Monday, August 24, 2009

Significant Books, Part II

After the Scriptures, the book that's had the most influence on my spiritual life has been Divine Mercy in My Soul: The Diary of St. Maria Faustina Kowalska. It was one of those long-term readers that took me half a year to get through, but it was almost a daily devotional companion last year.

The writings of the saints & mystics really are phenomenal. Until I started dipping my toes into them a couple years go, I couldn't have imagined the intensity of a passionate relationship with God. Faustina was in a constant state of union with Christ; it seems like she was always aware of His presence, always talking with Him, thinking of Him, working for Him, loving Him. She was conscious of His holiness and so she was always contrite & willing to do anything for Him.

The prayers in this book are so simple, deep, & beautiful. I was convicted in the deepest parts of my heart because I recognized that that's where all of our souls are created to be - in humility, openness, and love toward God.

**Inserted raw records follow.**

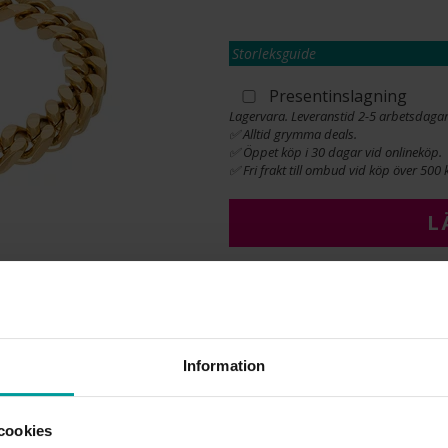
Storleksguide
Presentinslagning
Lagervara. Leveranstid 2-5 arbetsdagar
✅ Alltid grymma deals.
✅ Öppet köp i 30 dagar vid onlineköp.
✅ Fri frakt till ombud vid köp över 500 k
L
INFO
BREDD CA (MM)
Information
LÄNGD CA (CM)
VARUMÄRKE
MATERIAL
cookies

Everlasting love, pure flame, burn in my heart ceaselessly and deify my whole being, according to Your infinite pleasure by which You summoned me into existence and called me to take part in Your everlasting happiness. O merciful Lord, it is only out of mercy that You have lavished these gifts upon me. Seeing all these free gifts within me, with deep humility I worship Your incomprehensible goodness. Lord, my heart is filled with amazement that You, absolute Lord, in need of no one, would nevertheless stoop so low out of pure love for us. I can never help being amazed that the Lord would have such an intimate relationship with His creatures. That again is His unfathomable goodness. Every time I begin this meditation, I never finish it, because my spirit becomes entirely drowned in Him. What a delight it is to love with all the force of one's soul and to be loved even more in return, to feel and experience this with the full consciousness of one's being. There are no words to express this. (1523)
St. Faustina had visions of the intense sufferings of Christ because of our rebellion and especially our apathy. Not a page out of the 644 failed to move me to deeper repentance and love for God.
Reading this diary, I was amazed at the infinity of spirituality. It's so deep that there's literally no bottom. This book absolutely blew me away! God has used this woman to bring thousands of souls to Him, and I only hope I can become 1/100th of the saint that she is.